Book Review: Kinslayer by Jay Kristoff
Genre: Young Adult Fantasy, Steampunk
Series: Book 2 of The Lotus War
Publisher: Thomas Dunne Books
Date of Publication: September 17, 2013
It’s going to be extremely difficult to talk about the sheer awesomeness of this book without giving spoilers, but darn it, I’m going to try! In general I tend not to do spoilers in reviews, but more important is the fact that I simply don’t think anything will compare to the emotional roller coaster of experiencing all the ups-and-downs of this book yourself.
Like the first book, though, it took me a while to get into the story. However, it’s significant to note that some of the best books I’ve ever read start off slow in the first 100 pages, and this has been the case with both books in this series so far. Part of this also has to do with the writing style, which I still find over-encumbered and hard to get used to.
But none of that mattered in the end; as soon as this book got its arashitora claws and talons in me, I was pretty much putty in its clutches! After the events of Stormdancer, I was on pins and needles wondering what Yukiko, Buruu, and the Kagen rebels would do now with the entire Shima Imperium in turmoil. My first shock was discovering the Lotus Guild’s choice for the new Shogun. That just can’t end well.
Now the Kagen are in a frenzy of planning, hoping to sabotage the Shogun-to-be’s wedding and foil the Guild’s aim to put him at the head of this new tyrannical dynasty. The enemy, however, are also plotting something of their own, something that would have the power to end the Kagen and destroy their forest home. Meanwhile, Yukiko flies off across the oceans on Buruu to learn more about the Kenning, her mysterious power that has been unstable as of late.
There’s definitely an epic feel to this series now, especially with the addition of more characters, their points-of-view, and multiple plot threads occurring in different places all at once. For the first time, we also get a brief glimpse of the world happening outside Shima, finally giving some context to this “gaijin war” we’ve been hearing about for the whole of the first book and a part of this one, but so far have seen none of the fighting or battles.
And if I thought the first 100 pages were slow, the last 100 pages certainly made up for them and more besides. I know “unputdownable” sounds cliched, but it was almost literally the truth when the book was practically glued to my fingers with the nervous sweat coming off of my hands, I kid you not. I don’t often like making comparisons to A Song of Ice and Fire when I talk about books (because truly, I have never come across anything quite like George R.R. Martin’s series) but there were definitely times where I felt this one was “Game of Thrones-ing” me. It was just shock after shock in the last quarter of the book, some which were expected, some not.

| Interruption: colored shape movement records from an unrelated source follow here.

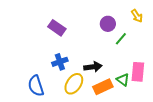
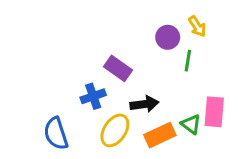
yellow arrow: (137, 16) -> (197, 26), moved
purple rectangle: (57, 28) -> (118, 68), moved
green line: (121, 39) -> (188, 61), turned -32

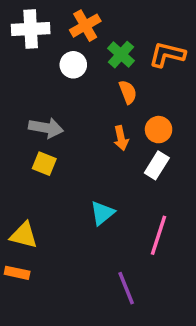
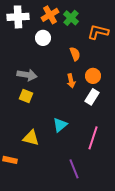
green cross: (121, 55) -> (71, 18), moved
yellow triangle: (24, 235) -> (31, 138), moved

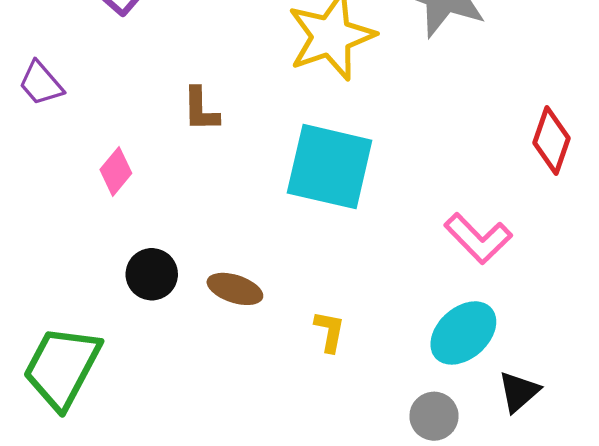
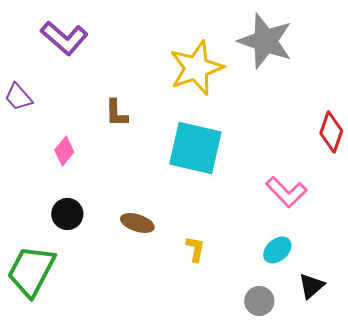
black circle: (152, 274) -> (67, 214), moved
cyan ellipse: (463, 333) -> (277, 250), size x0.7

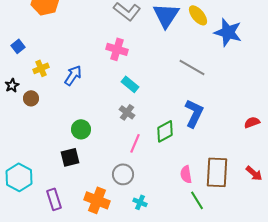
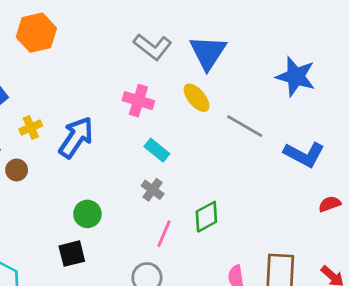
yellow ellipse: (198, 15) -> (197, 98), moved
blue arrow: (73, 75) -> (76, 137), size x1.4
blue L-shape: (194, 113) -> (304, 154), moved, turned 92

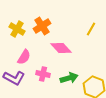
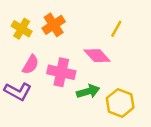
pink diamond: (61, 48) -> (97, 56), moved
pink cross: (43, 74) -> (61, 72), moved, size x1.5

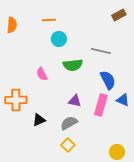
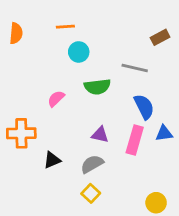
brown rectangle: (119, 15) -> (160, 37), moved
pink semicircle: (42, 74) -> (56, 99), turned 72
blue triangle: (123, 100) -> (164, 133), turned -32

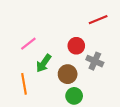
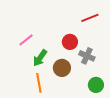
orange line: (24, 84) -> (39, 83), moved
green circle: (74, 96) -> (96, 85), moved

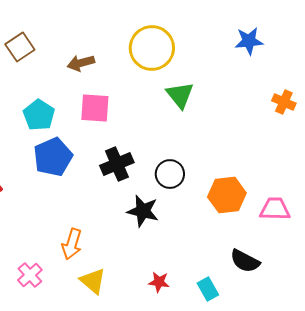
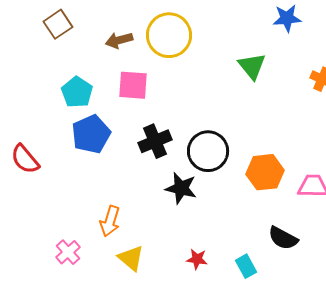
yellow circle: (152, 48) -> (169, 35), moved
green triangle: (180, 95) -> (252, 66), moved
black circle: (170, 174) -> (208, 151), size x1.4

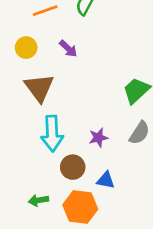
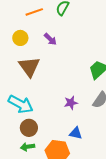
cyan arrow: (52, 134) -> (21, 104), moved, turned -60
brown circle: (73, 167) -> (29, 128), moved

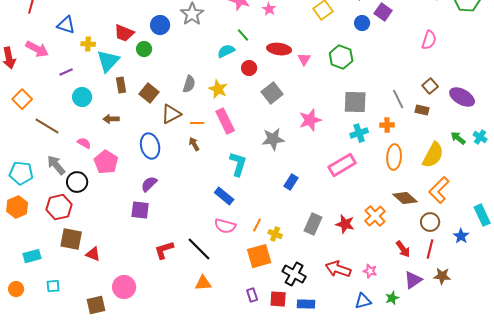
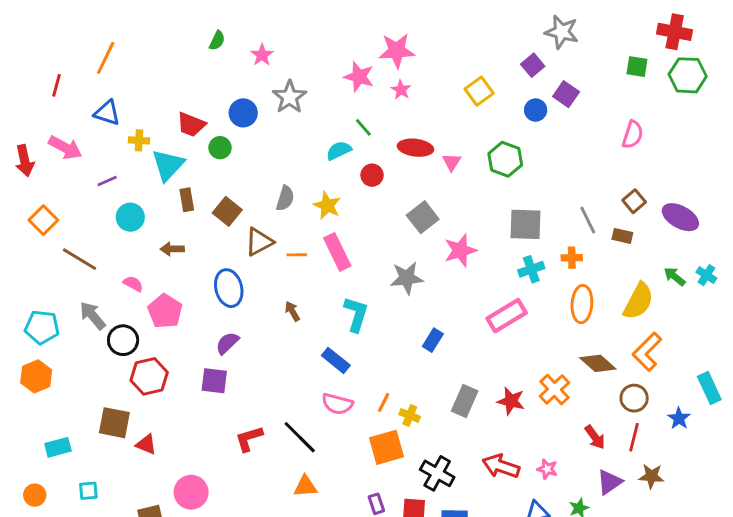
gray square: (272, 93) -> (423, 217), moved
brown arrow: (194, 144) -> (292, 311), moved
red hexagon: (59, 207) -> (149, 376), moved

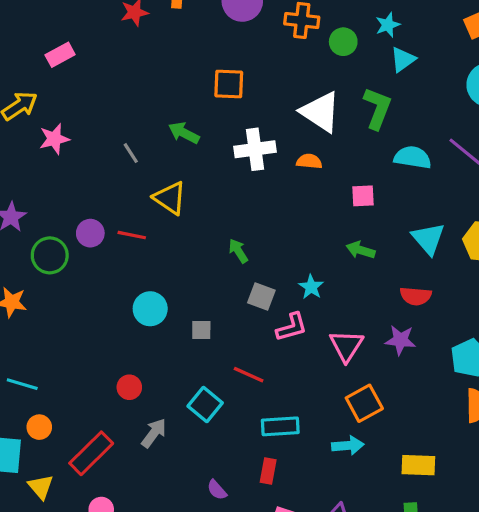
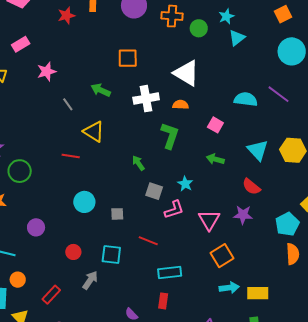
green L-shape: (377, 108) -> (170, 136), moved
pink star: (54, 139) -> (47, 72), moved
pink square: (363, 196) -> (215, 125), turned 35
purple circle: (90, 233) -> (36, 227), moved
red semicircle: (416, 296) -> (251, 187), turned 36
cyan square: (205, 404) -> (111, 255), moved, turned -30
cyan arrow: (348, 446) -> (229, 288), moved
red rectangle: (91, 453) -> (51, 295), size x0.7

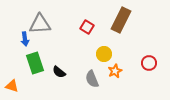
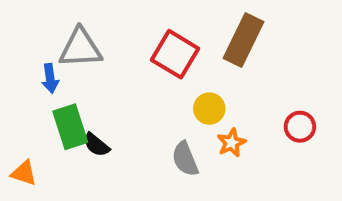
red square: (87, 27) -> (175, 54), size x1.6
black semicircle: (59, 72) -> (96, 145), moved

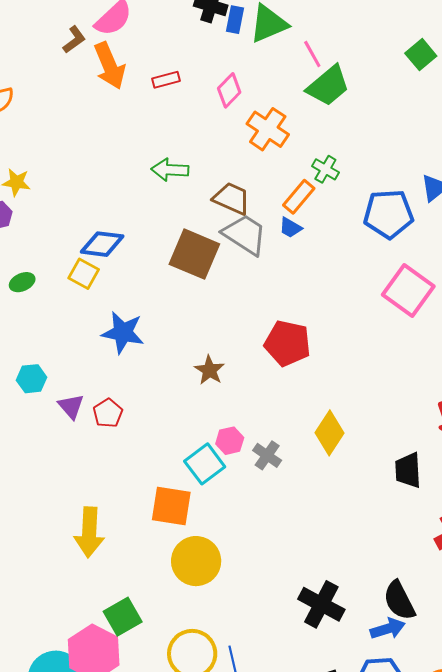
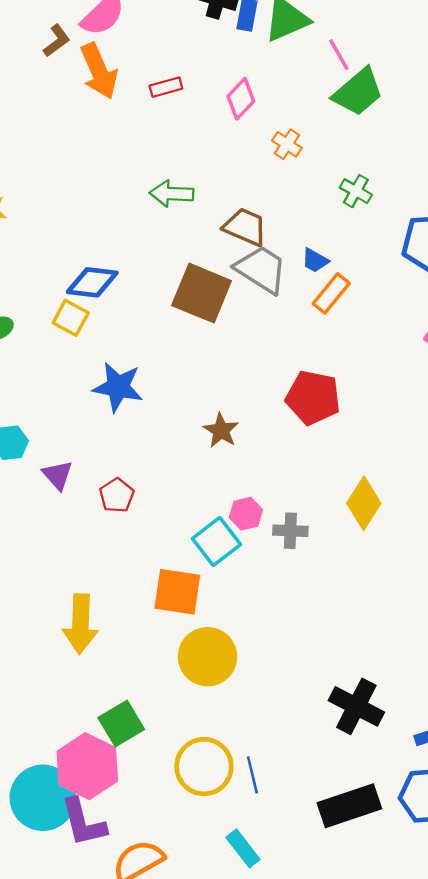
orange cross: (268, 129) -> (287, 144), size x0.6
orange rectangle: (299, 197) -> (331, 293), moved
red pentagon: (108, 413) -> (117, 495), moved
gray cross: (267, 455) -> (290, 531), turned -32

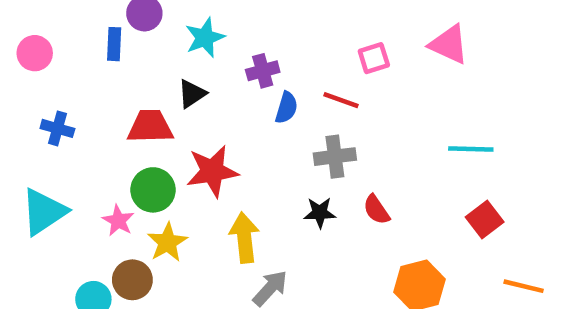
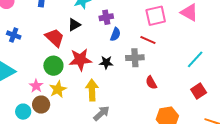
pink square: (374, 58) -> (156, 16), size x1.5
red line: (341, 100) -> (148, 40), moved
red trapezoid: (150, 127) -> (55, 38), turned 40
cyan line: (471, 149) -> (195, 59), turned -54
black star: (320, 213) -> (106, 62), moved
pink star: (118, 221) -> (36, 86), moved

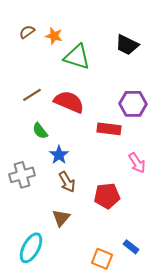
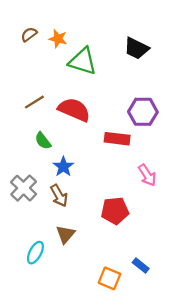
gray cross: (22, 175) -> (24, 188), turned -30
brown arrow: (67, 182) -> (59, 196), moved
cyan ellipse: (31, 248) -> (35, 253), moved, size x0.7

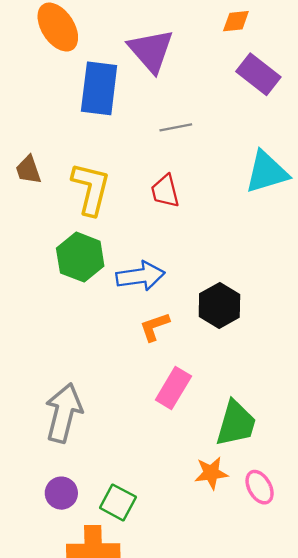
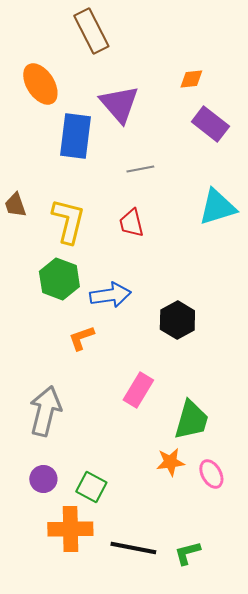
orange L-shape: (155, 327) -> (81, 338), moved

Of course, I had some issues, especially with some parts of the plot (like, what a nice convenient way to get Yukiko out of the picture for a while), and the prose with its excessive use of metaphors often made me want to tear my hair out, but overall these were overshadowed by the climax and finale, as well as an insane revelation about Yukiko. I cannot believe I didn’t see that one coming!
In the end, I think I liked this book even more than the first one because it was darker, more visceral, violent. I love books which are unpredictable and that keep me guessing, whose direction can change like the wind without warning. I liked how this was not a happy story. It has evolved a lot in this book, and its characters as well. Considering how Jay Kristoff left things off here in total chaos, I’m already looking forward to the next book which I have no doubt will be explosive.
Note: My copy was an advance reader edition from the publisher provided to me in exchange for an honest review.